Hoopii-Tuionetoa’s official MiLB page lists his surname as “Hoopii-Tuionetoa” (which is also what was printed on his Arizona Fall League Media Day identification card). That would be prodigious enough on its own — 15 letters plus a hyphen, which would put him in the same rarefied air as Simeon Woods Richardson (15 letters plus a space).
But as you can see in the screen shot above, Hoopii-Tuionetoa’s Arizona Fall League NOB included two apostrophes: HO’OPI’I-TUIONETOA.
As it turns out, the guy’s full name is actually Anthony David Maui La‘akea Ho‘opi‘i-Tuionetoa. And those two marks in his surname aren’t apostrophes — they’re ‘okinas. If you’d never heard of an ‘okina before, I’m right there with you, but it’s apparently a Hawaiian punctuation mark that looks like a backwards apostrophe. So instead of HO’OPI’I-TUIONETOA, his NOB really should have been HO‘OPI‘I-TUIONETOA.
Either way, that would give him 15 letters, a hyphen, and two additional punctuation marks — an MLB record, for sure!
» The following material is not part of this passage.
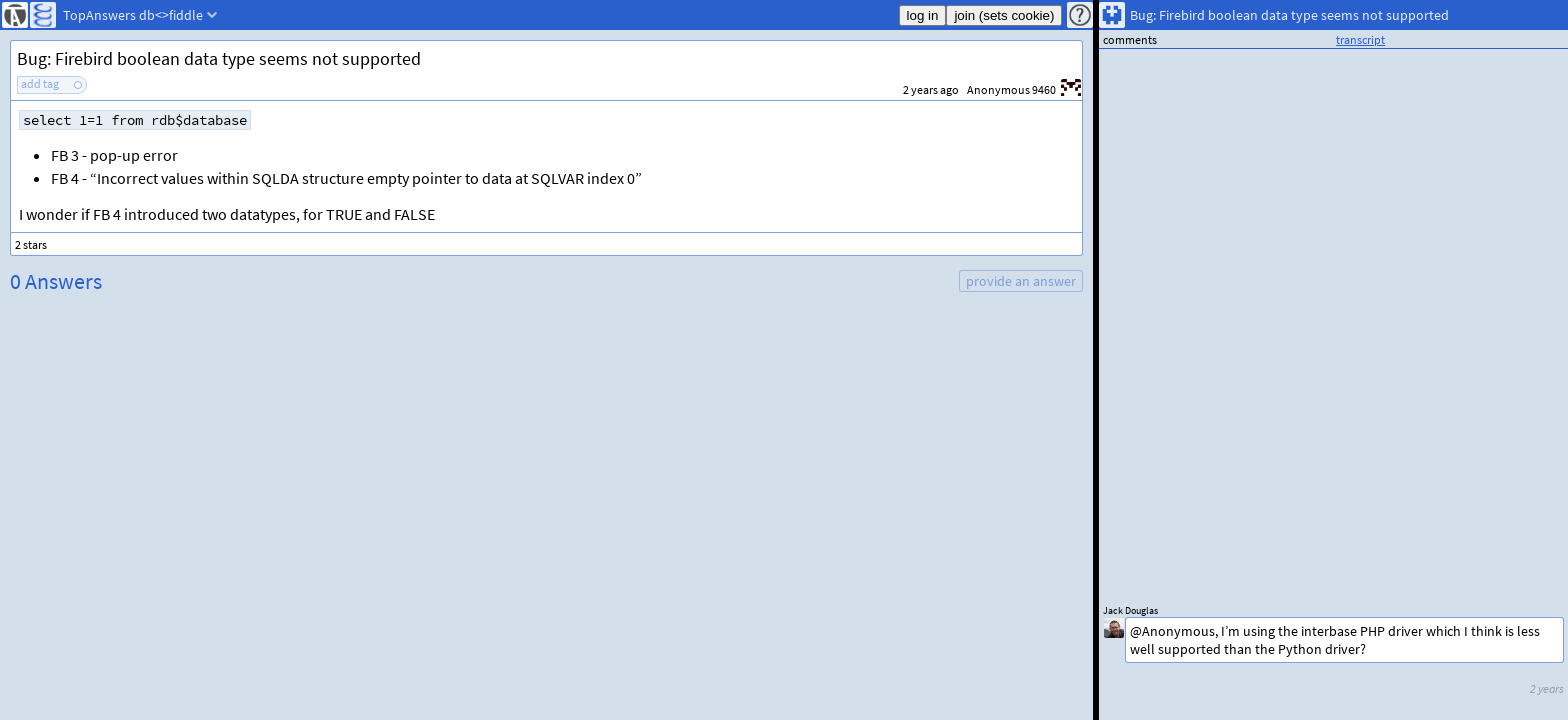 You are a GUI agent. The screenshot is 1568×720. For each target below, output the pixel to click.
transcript (1360, 39)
Or it would be, if Ho‘opi‘i-Tuionetoa were playing in the big leagues. He only made it to High-A ball this past year, so he’s at least a few years away from the majors. (Preliminary photo research indicates that his Arizona stint may have been the first time he’s ever worn an NOB.)
I love that Ho‘opi‘i-Tuionetoa is with the Rangers, who are up there with the Reds as having the clunkiest, most overdesigned NOB font. But his surname would still be entertaining on pretty much any MLB team’s jersey. Let’s just hope he never ends up with the Yankees.